Still, the combination of factors involved: energy security, diversity of supply and the environment may sustain commercial aviation's interest, though its overall goals are smaller—certifying synfuel blends next year, full synfuels by 2010 and biofuels in 2013. "There is an underlying demand for something better than $90 per barrel oil, that has better domestic supply and can help cope with increasing environmental pressure," ATA's Heimlich says. "I have yet to see that silver bullet magic fuel."

In the interim, many airlines are offering ways to offset the greenhouse gas emissions associated with air travel, such as U.S.-based Delta airline's program with The Conservation Fund to plant trees in return for $5.50 that passengers are given the option of adding to the price of a domestic round-trip ticket or $11 for international round-trip flights.

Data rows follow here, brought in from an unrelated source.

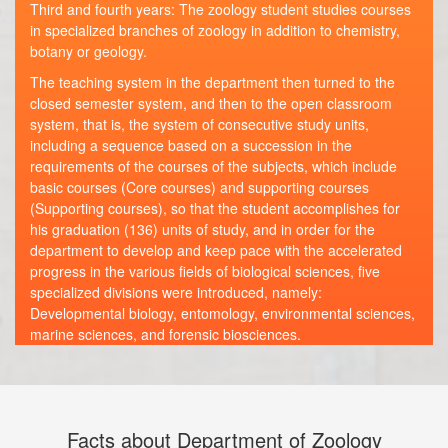
Third and fourth years: The zoology student studies courses
in specialized branches of zoology in addition to chemistry,
botany or geology.
The teaching system in the department then turned to the
closed semester system, and then to the open classroom
system, that is, the system of consecutive study units,
including a sequence based on a succession in the
requirements of the courses of the subjects, which include
basic courses (Core courses) and supporting courses
(Supporting courses), so that the student accomplishes for
his graduation (136) units of study, and in order for the
department to develop and keep pace with the accelerated
progress in the various fields of biological sciences, five
specialized divisions were introduced, namely:
Developmental biology, entomology, environmental sciences,
marine sciences, and forensic biosciences.
Facts about Department of Zoology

Britain-based Virgin Atlantic has a similar agreement with myclimate (a Swiss offset provider), who uses added flyer fees, which vary depending on ticket price, to fund renewable energy projects in developing countries such as India. It remains unclear, however, how much such passenger-funded partnerships do to alleviate climate change and they are a poor substitute for a carbon-neutral alternative jet fuel.

"We should have stayed the course in the 1970s and then we wouldn't be having this discussion," the Air Force's Anderson says. "Whether it takes 30 or 50 years [to develop such a fuel], it's going to take longer if we start tomorrow than if we start today."